JERUSALEM (AP) β€” A minor revolution is underway in Israel, with the female candidates catapulting to the top of party lists across the political spectrum ahead of the country's March 17 election, setting them up to claim key positions of power in the next government like never before.
 
While the number of women in Israel's 120-seat Knesset isn't likely to rise dramatically from its current 27, the number of women holding senior positions likely will, breaking new ground for women.
 
Israel is one of the few countries to have elected a female head of government β€” Golda Meir, four decades ago.
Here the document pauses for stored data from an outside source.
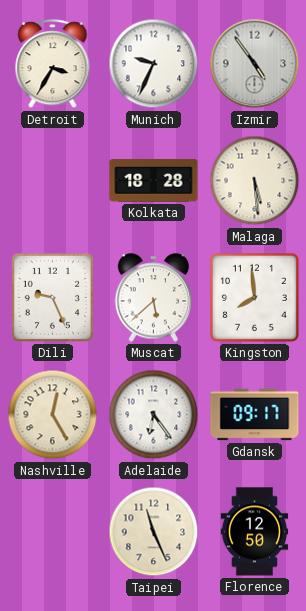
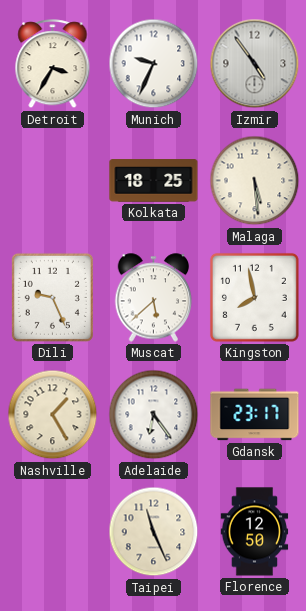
Kolkata: 18:28 -> 18:25
Kingston: 7:59 -> 7:58
Nashville: 12:25 -> 1:25
Gdansk: 09:17 -> 23:17
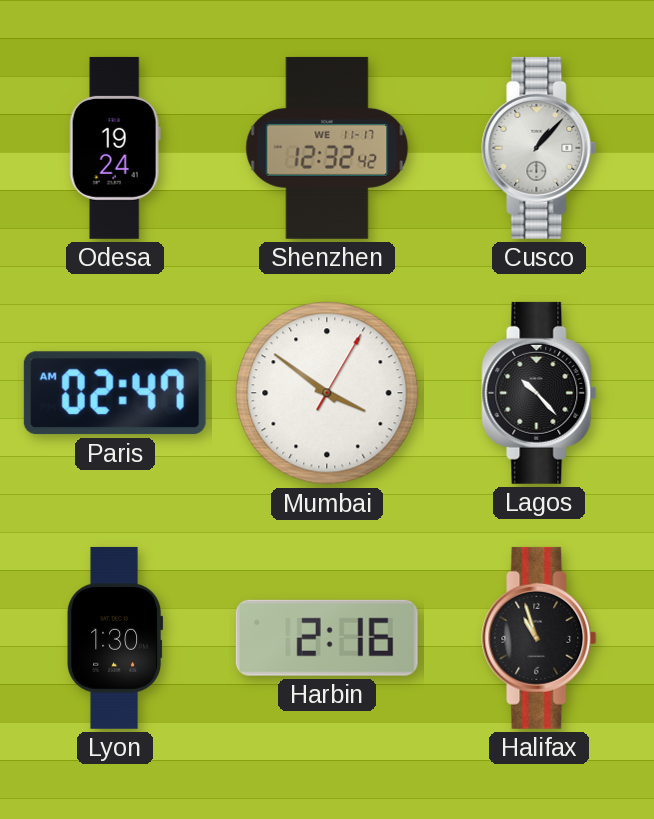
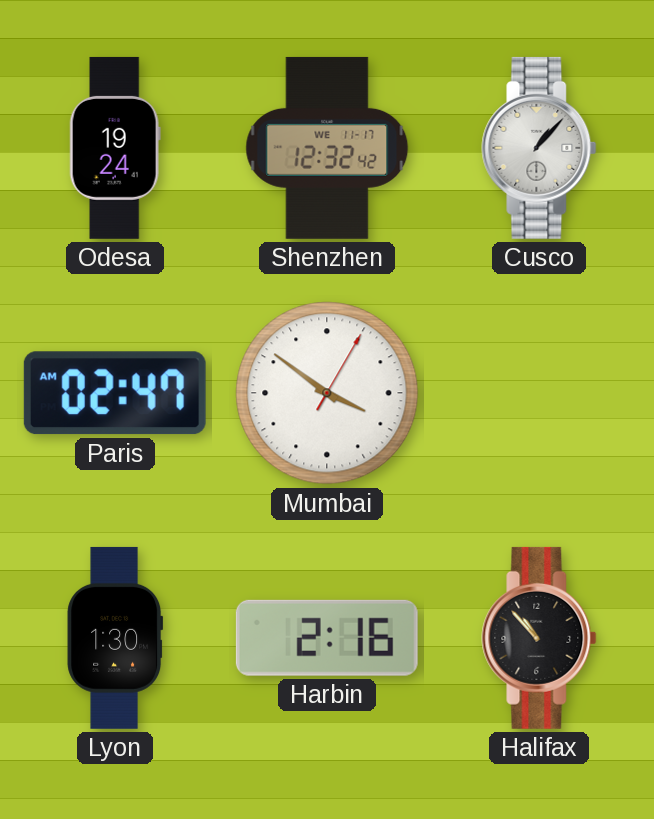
Lagos: 10:23 -> none
Halifax: 10:57 -> 10:53
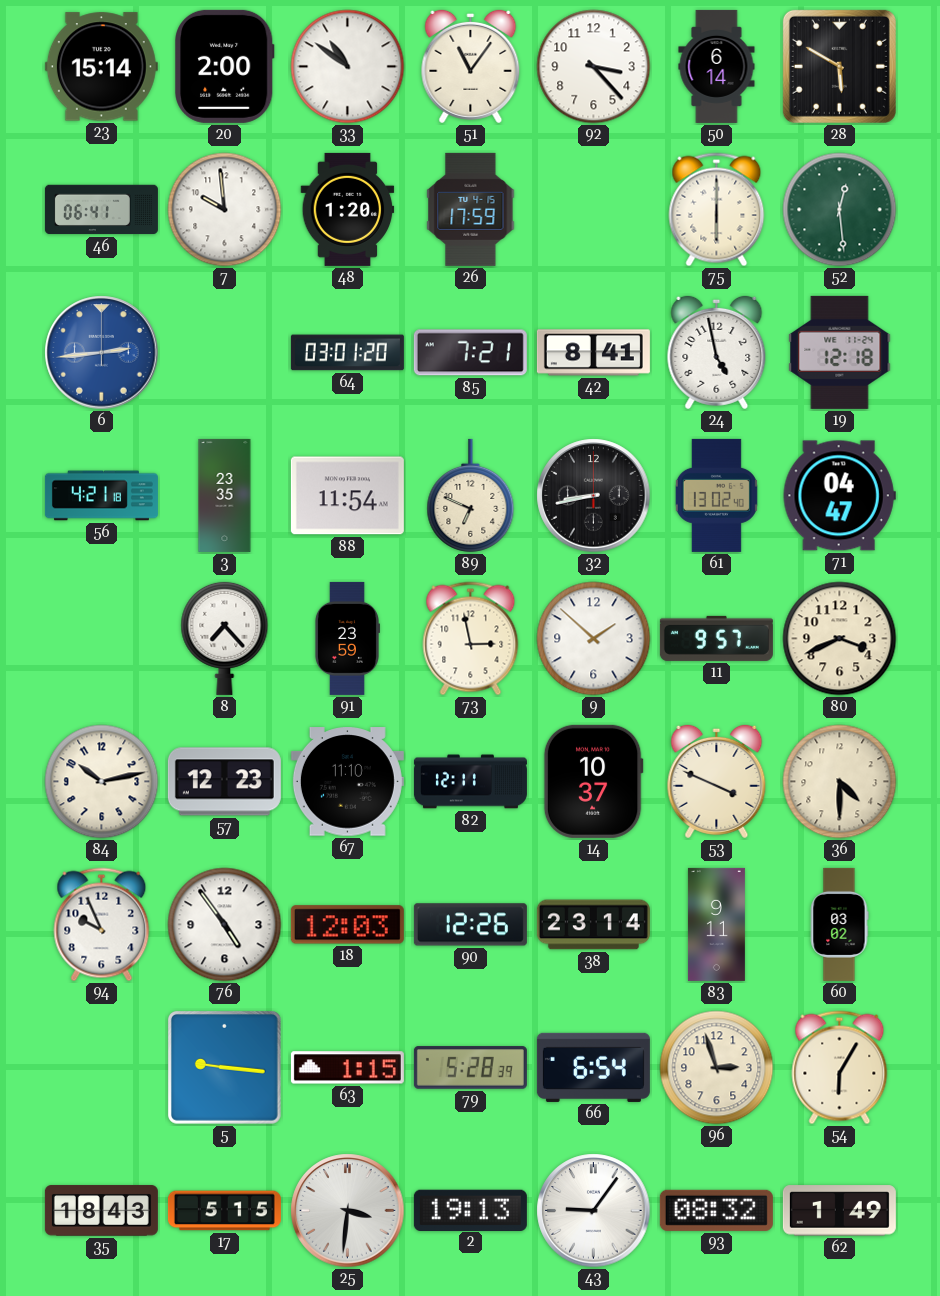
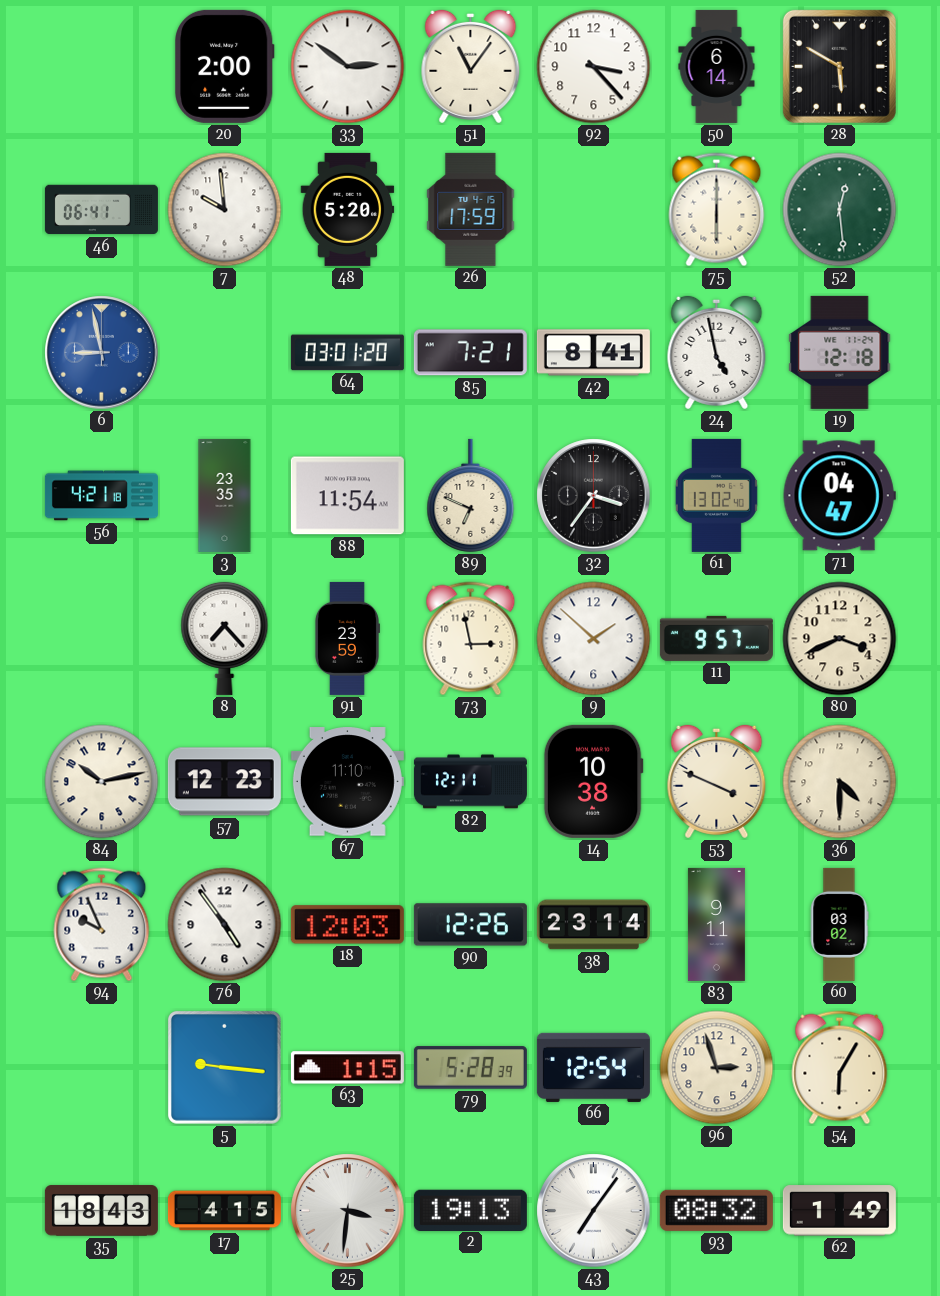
23: 15:14 -> none
33: 10:51 -> 2:51
48: 1:20 -> 5:20
6: 2:44 -> 8:58
32: 8:43 -> 3:36
14: 10:37 -> 10:38
66: 6:54 -> 12:54
17: 5:15 -> 4:15
43: 9:06 -> 7:06
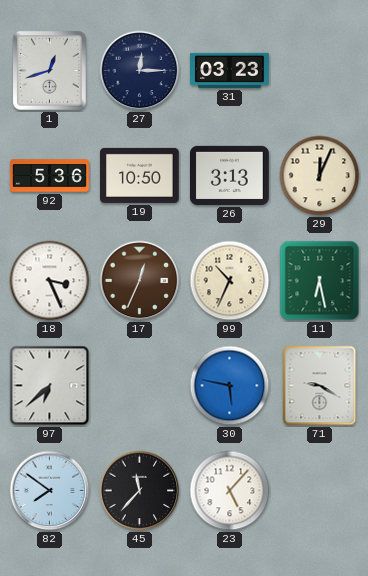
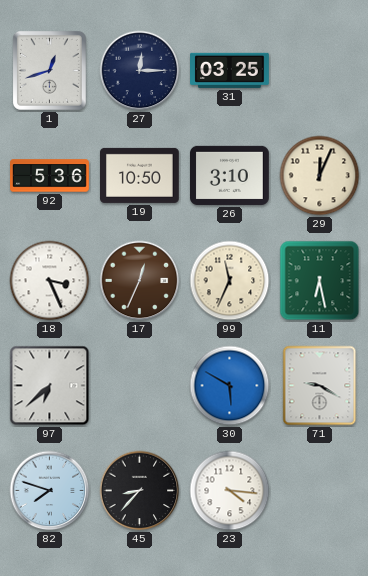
31: 03:23 -> 03:25
26: 3:13 -> 3:10
99: 10:34 -> 11:34
30: 5:47 -> 5:50
82: 7:51 -> 7:48
45: 11:37 -> 8:37
23: 5:07 -> 4:16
But Meir's success turned out to be an exception to the rule, and its politics remain male-dominated. Female representation is low compared to Western democracies, and only 23 women have served as government ministers or deputy ministers since Israel's creation in 1948.
 
Gideon Rahat, a professor of political science at Jerusalem's Hebrew University, said the strong showing for women in recent primaries follows a gradual rise in women's participation in the Knesset since the late 1990s.
 
He said that while more established parties such as Prime Minister Benjamin Netanyahu's Likud have elected only three women into its ranks, with another two appointed, newer parties are bringing in more. The newly formed Kulanu, for instance, is one-third female. Two parties have women at the helm: Tzipi Livni from Hatnuah and Zehava Galon from Meretz.